GPU Scheduling & Resource Management
NVIDIA GPU Operator & Device Plugin
4 min read
The NVIDIA GPU Operator automates GPU management in Kubernetes, installing drivers, container toolkit, device plugin, and monitoring components.
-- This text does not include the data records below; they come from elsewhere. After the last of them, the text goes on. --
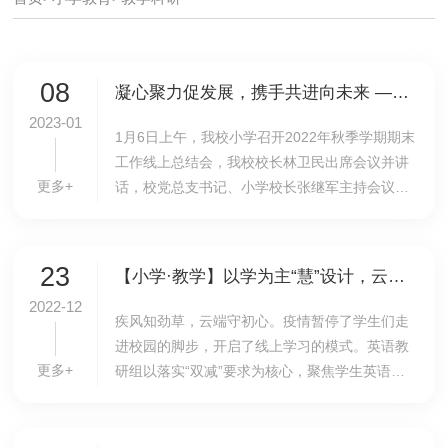
08
凝心聚力促发展，携手共进向未来 ——我校小学召开2022年秋季学期期末工作总结会
2023-01
1月6日上午，我校小学召开2022年秋季学期期末
工作线上总结会，我校校长林卫民出席会议并讲
更多+
话，校党总支书记、小学校长张继军主持会议，
小学全体教师参加会议。小学副校长孙亚楠以“向
阳而生，向光成长”为主题，对小学2022年秋季
学期...
23
【小学·教学】以学为主“慧”设计，云端学习共成长——小学英语学科高效推进线上教学
2022-12
​疾风知劲草，云端守初心。疫情暂停了学生们走
进校园的脚步，开启了线上学习的模式。英语教
更多+
研组以落实“双减”要求为核心，聚焦学生英语学
科素养的提升，从教、学、研、融四个方面聚智
共研，保证线上教学的质量。 【措施一：聚
智...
It's the 2025 standard for production GPU clusters.
GPU Scheduling Challenges
Traditional Limitations
┌─────────────────────────────────────────────────────────────────┐
│ Traditional GPU Scheduling │
├─────────────────────────────────────────────────────────────────┤
│ Pods request: nvidia.com/gpu: 1 │
│ │
│ Limitations: │
│ ├── GPUs treated as opaque, black-box devices │
│ ├── No memory awareness (80GB GPU for 8GB job) │
│ ├── No compute utilization visibility │
│ ├── No topology awareness (NVLink, PCIe) │
│ └── Exclusive access regardless of actual needs │
└─────────────────────────────────────────────────────────────────┘
NVIDIA's Solution Stack
┌─────────────────────────────────────────────────────────────────┐
│ NVIDIA GPU Management Stack │
├─────────────────────────────────────────────────────────────────┤
│ GPU Operator (Top Level) │
│ ├── Manages all components below │
│ ├── Automated driver installation │
│ └── Lifecycle management │
├─────────────────────────────────────────────────────────────────┤
│ NVIDIA Container Toolkit │
│ ├── nvidia-container-runtime │
│ └── Enables GPU access in containers │
├─────────────────────────────────────────────────────────────────┤
│ Device Plugin │
│ ├── Advertises GPUs to Kubernetes │
│ └── Allocates GPUs to pods │
├─────────────────────────────────────────────────────────────────┤
│ GPU Feature Discovery │
│ ├── Labels nodes with GPU attributes │
│ └── Enables fine-grained scheduling │
├─────────────────────────────────────────────────────────────────┤
│ DCGM Exporter │
│ ├── Prometheus metrics │
│ └── GPU utilization, memory, temperature │
└─────────────────────────────────────────────────────────────────┘
Installing GPU Operator
Prerequisites
# Verify GPU nodes are in cluster
kubectl get nodes -l feature.node.kubernetes.io/pci-10de.present=true
# Install Node Feature Discovery (if not present)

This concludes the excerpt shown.